Case studies of dementia reversal through combination therapy
Attention conservation notice: Discussion of mostly non-randomized studies based on small sample sizes. Also, I am not a doctor.
Over the past few years a number of case reports for lifestyle or nutritional interventions for decreasing the rate of decline or even reversing dementia, usually with a presumed clinical diagnosis of AD, have gotten some attention.
As a slight digression, the most famous of these is Mary Newport's book propounding the idea that coconut oil reversed her husbands dementia.

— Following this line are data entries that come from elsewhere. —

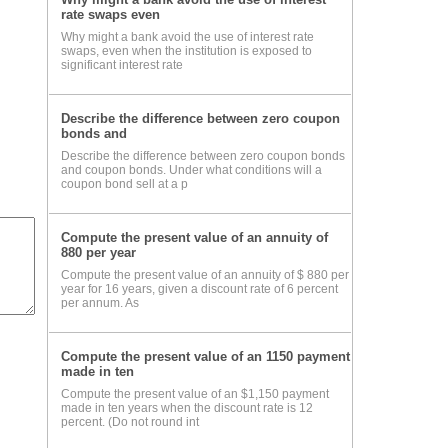
rate swaps even
Why might a bank avoid the use of interest rate
swaps, even when the institution is exposed to
significant interest rate
Describe the difference between zero coupon
bonds and
Describe the difference between zero coupon bonds
and coupon bonds. Under what conditions will a
coupon bond sell at a p
Compute the present value of an annuity of
880 per year
Compute the present value of an annuity of $ 880 per
year for 16 years, given a discount rate of 6 percent
per annum. As
Compute the present value of an 1150 payment
made in ten
Compute the present value of an $1,150 payment
made in ten years when the discount rate is 12
percent. (Do not round int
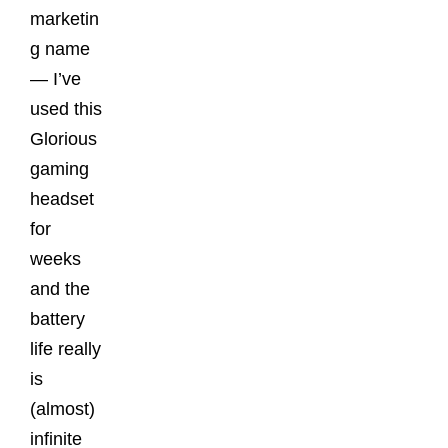
marketin
g name
— I’ve
used this
Glorious
gaming
headset
for
weeks
and the
battery
life really
is
(almost)
infinite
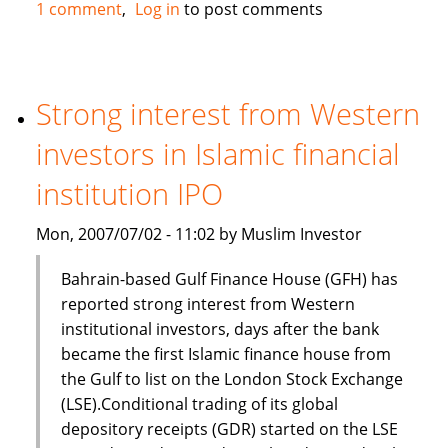
Standard
1 comment
Log in
to post comments
Chartered,
Bank
of
Scotland
Strong interest from Western
and
investors in Islamic financial
First
Gulf
institution IPO
Bank
in
Mon, 2007/07/02 - 11:02 by Muslim Investor
Islamic
finance
Bahrain-based Gulf Finance House (GFH) has
deal
reported strong interest from Western
institutional investors, days after the bank
became the first Islamic finance house from
the Gulf to list on the London Stock Exchange
(LSE).Conditional trading of its global
depository receipts (GDR) started on the LSE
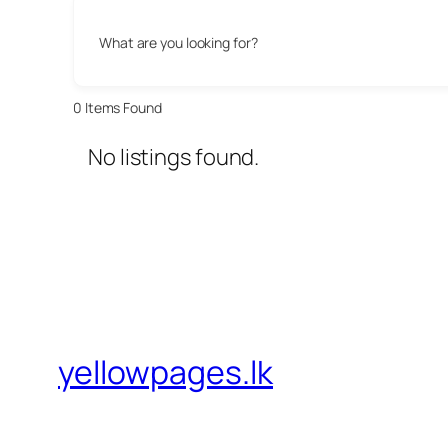
What are you looking for?
0
Items Found
No listings found.
yellowpages.lk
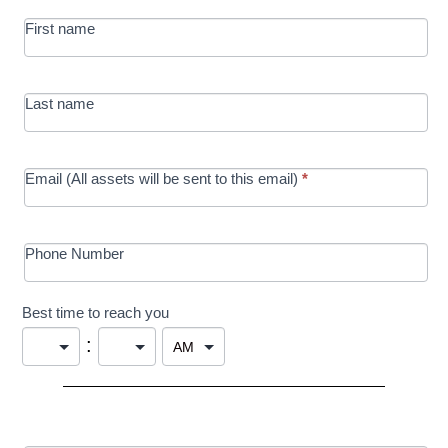
MRC/Futures
First name
in Education
campaign
Last name
Email (All assets will be sent to this email)
*
Phone Number
Best time to reach you
:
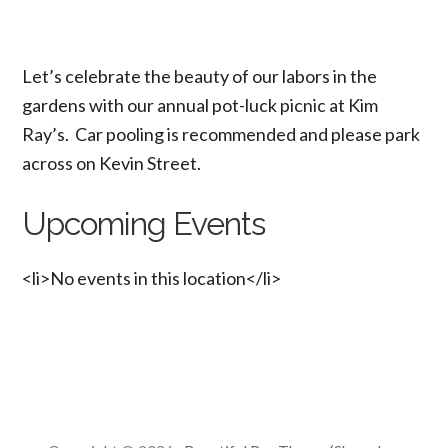
Let’s celebrate the beauty of our labors in the
gardens with our annual pot-luck picnic at Kim
Ray’s. Car pooling is recommended and please park
across on Kevin Street.
Upcoming Events
<li>No events in this location</li>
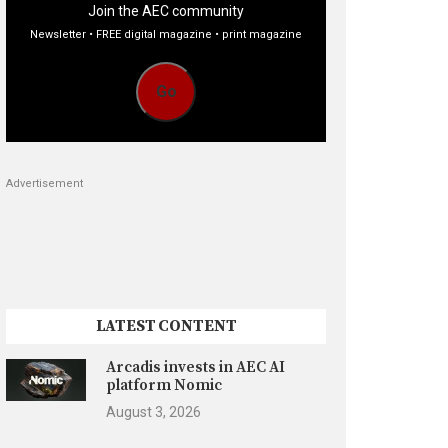
Join the AEC community
Newsletter • FREE digital magazine • print magazine
Go
Advertisement
LATEST CONTENT
Arcadis invests in AEC AI
platform Nomic
August 3, 2026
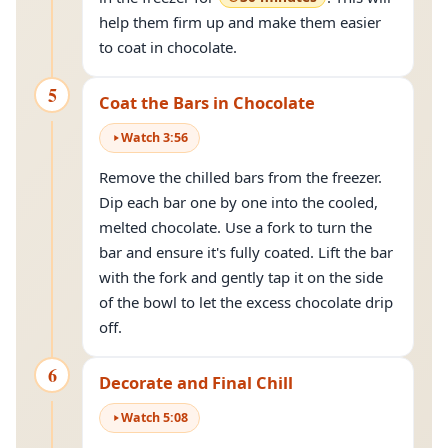
help them firm up and make them easier
to coat in chocolate.
5
Coat the Bars in Chocolate
Watch
3
:
56
Remove the chilled bars from the freezer.
Dip each bar one by one into the cooled,
melted chocolate. Use a fork to turn the
bar and ensure it's fully coated. Lift the bar
with the fork and gently tap it on the side
of the bowl to let the excess chocolate drip
off.
6
Decorate and Final Chill
Watch
5
:
08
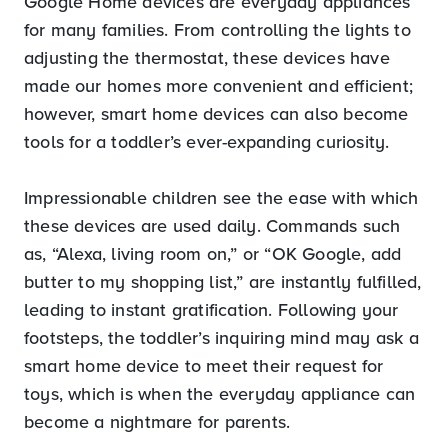
Google Home devices are everyday appliances
for many families. From controlling the lights to
adjusting the thermostat, these devices have
made our homes more convenient and efficient;
however, smart home devices can also become
tools for a toddler’s ever-expanding curiosity.
Impressionable children see the ease with which
these devices are used daily. Commands such
as, “Alexa, living room on,” or “OK Google, add
butter to my shopping list,” are instantly fulfilled,
leading to instant gratification. Following your
footsteps, the toddler’s inquiring mind may ask a
smart home device to meet their request for
toys, which is when the everyday appliance can
become a nightmare for parents.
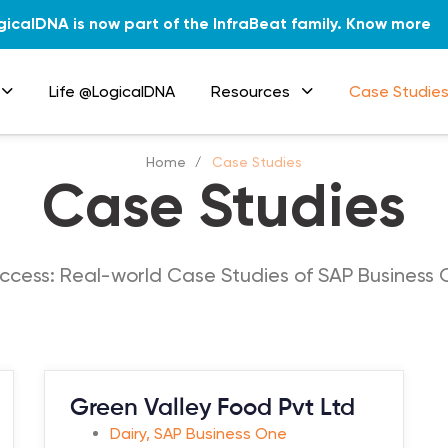
gicalDNA is now part of the InfraBeat family.
Know more
Life @LogicalDNA
Resources
Case Studie
Home
Case Studies
Case Studies
ccess: Real-world Case Studies of SAP Business 
Green Valley Food Pvt Ltd
Dairy
,
SAP Business One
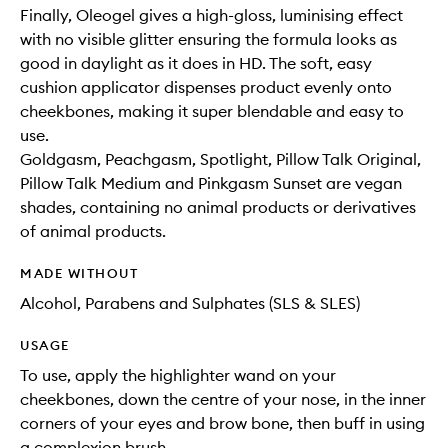
Finally, Oleogel gives a high-gloss, luminising effect
with no visible glitter ensuring the formula looks as
good in daylight as it does in HD. The soft, easy
cushion applicator dispenses product evenly onto
cheekbones, making it super blendable and easy to
use.
Goldgasm, Peachgasm, Spotlight, Pillow Talk Original,
Pillow Talk Medium and Pinkgasm Sunset are vegan
shades, containing no animal products or derivatives
of animal products.
MADE WITHOUT
Alcohol, Parabens and Sulphates (SLS & SLES)
USAGE
To use, apply the highlighter wand on your
cheekbones, down the centre of your nose, in the inner
corners of your eyes and brow bone, then buff in using
a complexion brush.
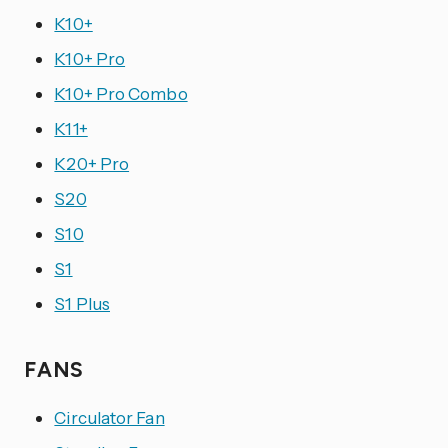
K10+
K10+ Pro
K10+ Pro Combo
K11+
K20+ Pro
S20
S10
S1
S1 Plus
FANS
Circulator Fan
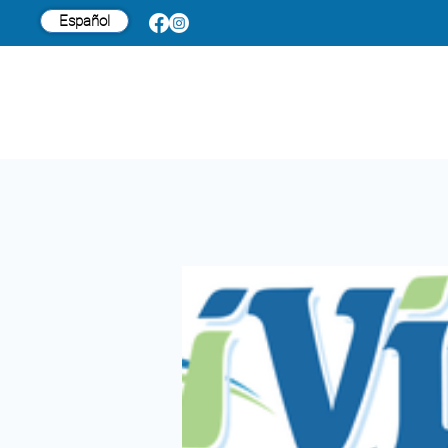
Español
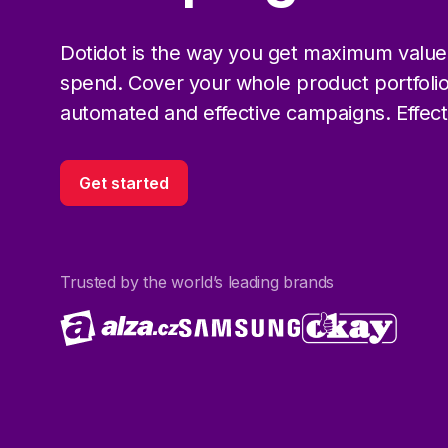
Dotidot is the way you get maximum value
spend. Cover your whole product portfolio
automated and effective campaigns. Effectiv
Get started
Trusted by the world’s leading brands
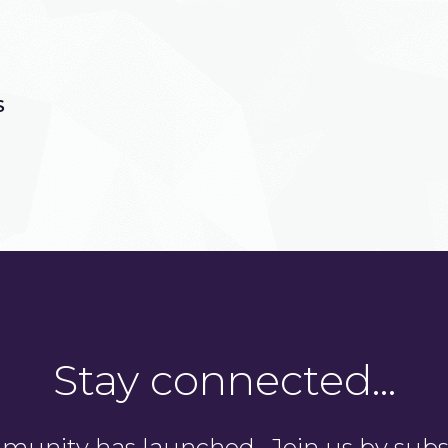
S
Stay connected…
unity has launched. Join us by subsc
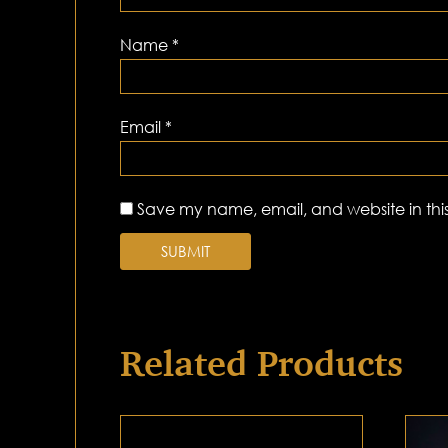
Name
*
Email
*
Save my name, email, and website in this
Related Products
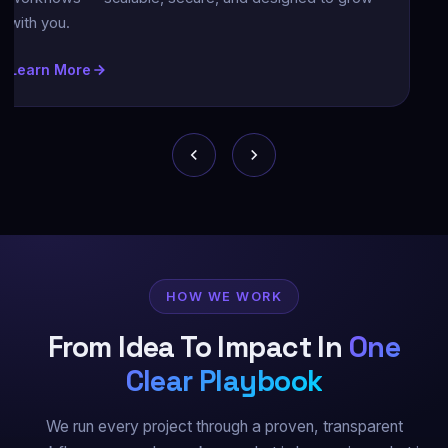
ntuitive UX that keep your users engaged and your
rand top-of-mind.
earn More
HOW WE WORK
From Idea To Impact In
One
Clear Playbook
We run every project through a proven, transparent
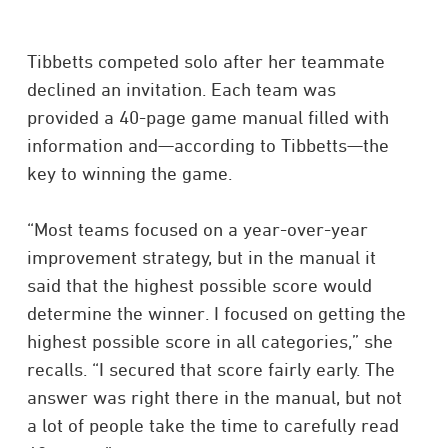
Tibbetts competed solo after her teammate
declined an invitation. Each team was
provided a 40-page game manual filled with
information and—according to Tibbetts—the
key to winning the game.
“Most teams focused on a year-over-year
improvement strategy, but in the manual it
said that the highest possible score would
determine the winner. I focused on getting the
highest possible score in all categories,” she
recalls. “I secured that score fairly early. The
answer was right there in the manual, but not
a lot of people take the time to carefully read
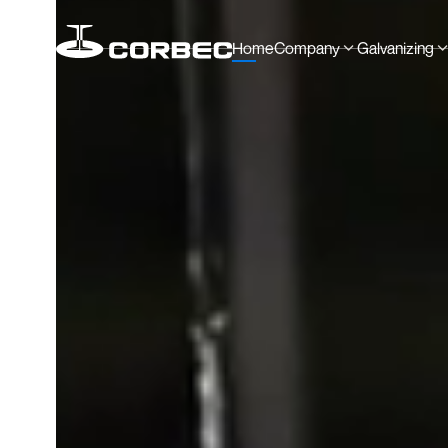
Home
Company
Galvanizing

As I noted earlier, coconut oil is the most commonly discussed treatment for Alzheimers in YouTube comments. This may be because it is actionable for YouTube commenters, whereas secretase inhibitors, outside of a clinical trial, are not. Also probably because the Mary Newport videos on YT are pretty popular.
The user neglect on the web forum sdn has expressed skepticism about coconut oil, noting that trials for fatty acids in AD have been negative outside of APOE subgroup analysis. Also, a 2008 study found that giving rats hydrogenated coconut oil led to worse memory performance, although that is probably not a particularly fair diet comparison to the one proposed in humans.
But that is not the point of this blog post.
The point of this blog post is to point out this interesting series of case reports by Dale Bredesen, which found that optimizing a wide breadth of patient characteristics through lifestyle, nutritional, and pharmacological means led to at least some improvement in 9/10 of the patients treated. See below for a summary of the initial characteristics of the patients and the results of the treatments.
Notably, for some of the patients, increasing medium chain triglycerides via coconut oil or a food containing coconut oil was one of the treatment modalities.
As Bredesen notes, the majority of success stories in diseases like HIV and CVD have been due to combination therapy, and such an approach may also lead to better outcomes in AD. This might make it harder for researchers to tease out exactly which treatment led to the improvement, but that's why we have statistics.
There's no reason, theoretically, that a clinical trial like this couldn't be personalized, as long as the algorithm by which patient characteristics are converted into treatment decisions is codified prior to beginning the trial.